-------- INPUT DATA

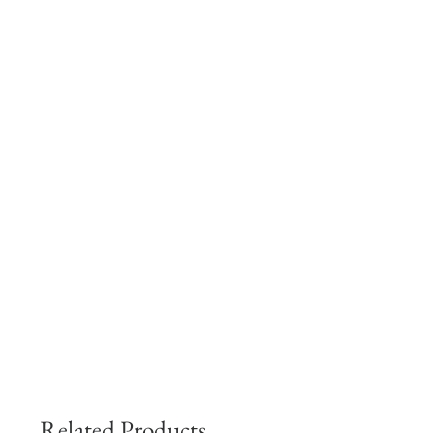
Related Products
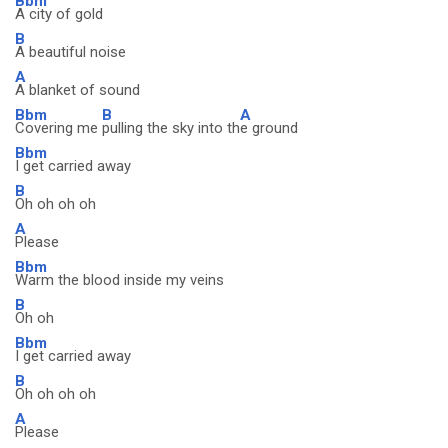
Bbm
A city of gold
B
A beautiful noise
A
A blanket of sound
Bbm
B
A
Covering me
pulling the sky into th
e ground
Bbm
I get carried away
B
Oh oh oh oh
A
Please
Bbm
Warm the blood inside my veins
B
Oh oh
Bbm
I get carried away
B
Oh oh oh oh
A
Please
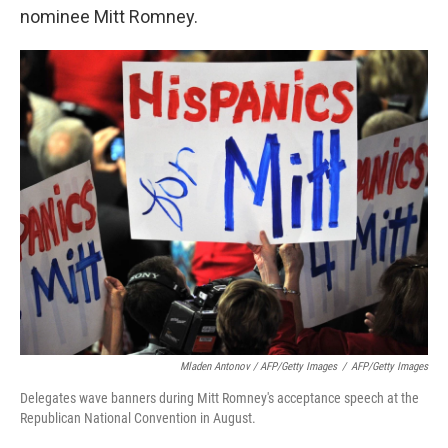
nominee Mitt Romney.
Mladen Antonov / AFP/Getty Images
/
AFP/Getty Images
Delegates wave banners during Mitt Romney's acceptance speech at the
Republican National Convention in August.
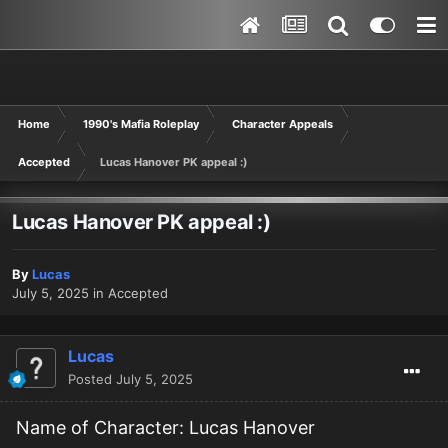
Home
1990's Mafia Roleplay
Character Appeals
Accepted
Lucas Hanover PK appeal :)
Lucas Hanover PK appeal :)
By
Lucas
July 5, 2025
in
Accepted
Lucas
Posted
July 5, 2025
Name of Character: Lucas Hanover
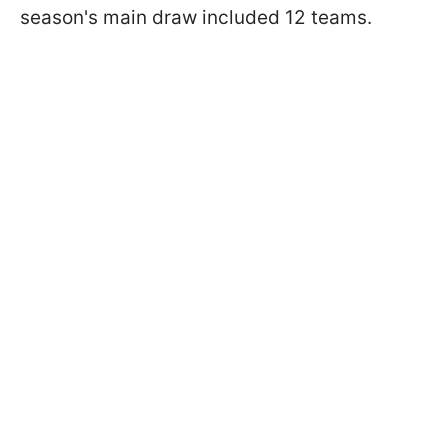
season's main draw included 12 teams.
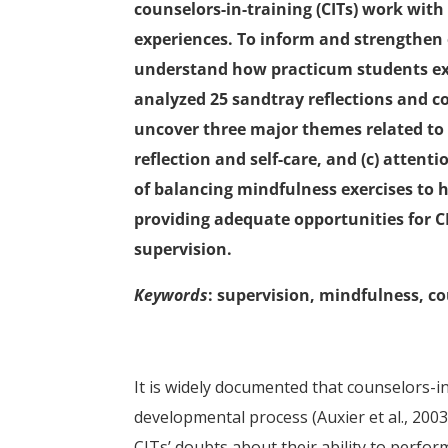
counselors-in-training (CITs) work with
experiences. To inform and strengthen o
understand how practicum students exp
analyzed 25 sandtray reflections and 
uncover three major themes related to t
reflection and self-care, and (c) atten
of balancing mindfulness exercises to h
providing adequate opportunities for C
supervision.
Keywords
: supervision, mindfulness, co
It is widely documented that counselors-in
developmental process (Auxier et al., 2003;
CITs’ doubts about their ability to perfor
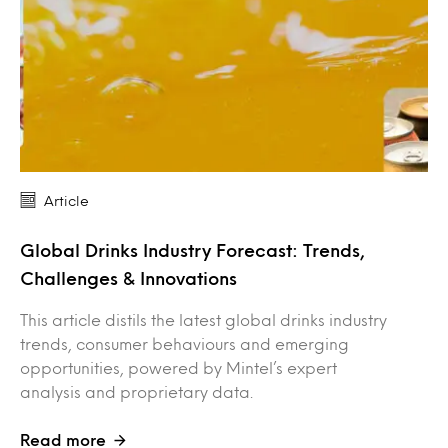
Article
Global Drinks Industry Forecast: Trends,
Challenges & Innovations
This article distils the latest global drinks industry
trends, consumer behaviours and emerging
opportunities, powered by Mintel’s expert
analysis and proprietary data.
Read more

----------------

_EXERCISE REQUIREMENTS_
Write out the lines of the listing from the one with "opportunities, powered by Mintel’s expert" to the very end, inclusive, exactly as they appear and with nothing added.

_RESPONSE_
opportunities, powered by Mintel’s expert
analysis and proprietary data.
Read more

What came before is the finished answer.